## TASK DESCRIPTION
Will you extract the entries word for word? Images should not appear in the copy.

RAW DATA section start

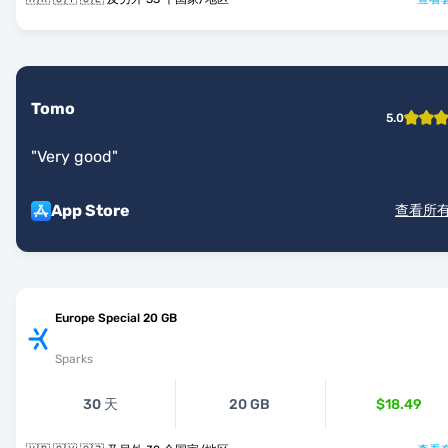
Tomo
5.0
"
Very good
"
App Store
查看所
Europe Special 20 GB
Sparks
30 天
20 GB
$18.49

RAW DATA section end

## ANSWER SPACE
Tomo
5.0
"
Very good
"
App Store
查看所
Europe Special 20 GB
Sparks
30 天
20 GB
$18.49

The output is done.